What they’re saying:
“This study is important because it kind of reinforces the message that really very early in life what babies do is still pretty random,” said Gordon Ramsay, assistant professor in the department of pediatrics at the Emory University School of Medicine. “It’s simply a reflexive response to the world. That’s important, but it’s not yet deliberate imitation.”
You’ll want to know:
Researchers say infants develop the ability to imitate during the second half of their first year of life, mostly between 6 and 8 months of age.
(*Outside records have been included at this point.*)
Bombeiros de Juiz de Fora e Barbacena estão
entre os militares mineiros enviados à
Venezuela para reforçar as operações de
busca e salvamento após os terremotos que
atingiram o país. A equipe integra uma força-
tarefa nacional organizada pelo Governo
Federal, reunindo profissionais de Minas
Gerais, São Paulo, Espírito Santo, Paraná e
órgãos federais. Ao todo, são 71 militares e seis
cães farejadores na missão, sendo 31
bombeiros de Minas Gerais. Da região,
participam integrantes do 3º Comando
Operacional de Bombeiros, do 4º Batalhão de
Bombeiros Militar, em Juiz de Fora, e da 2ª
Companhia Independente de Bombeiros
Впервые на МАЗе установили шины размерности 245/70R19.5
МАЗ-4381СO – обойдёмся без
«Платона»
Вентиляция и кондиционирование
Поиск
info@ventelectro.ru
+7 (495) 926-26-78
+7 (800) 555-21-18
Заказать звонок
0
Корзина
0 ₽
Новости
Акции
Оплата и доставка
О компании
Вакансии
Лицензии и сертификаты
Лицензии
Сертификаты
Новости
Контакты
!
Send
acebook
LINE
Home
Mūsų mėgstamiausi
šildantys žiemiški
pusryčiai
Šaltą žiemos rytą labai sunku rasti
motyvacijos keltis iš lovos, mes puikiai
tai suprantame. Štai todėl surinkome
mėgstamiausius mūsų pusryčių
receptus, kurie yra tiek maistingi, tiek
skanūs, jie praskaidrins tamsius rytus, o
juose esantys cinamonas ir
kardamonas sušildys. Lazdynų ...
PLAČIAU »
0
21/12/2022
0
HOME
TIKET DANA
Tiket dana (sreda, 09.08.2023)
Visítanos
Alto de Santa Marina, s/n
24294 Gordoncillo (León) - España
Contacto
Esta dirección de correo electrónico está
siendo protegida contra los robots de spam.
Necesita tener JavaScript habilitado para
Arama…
It’s important to have regular checkups with a pediatrician to track a baby’s growth, especially if you are concerned about this developmental milestone.
The bottom line:
It’s important that new parents continue to interact with their babies at every point in their lives, because social interaction is important for learning and development, but don’t worry if the new baby doesn’t mimic your actions right away.
I wonder if these “researchers” have some wired agenda because this is, frankly, nonsense.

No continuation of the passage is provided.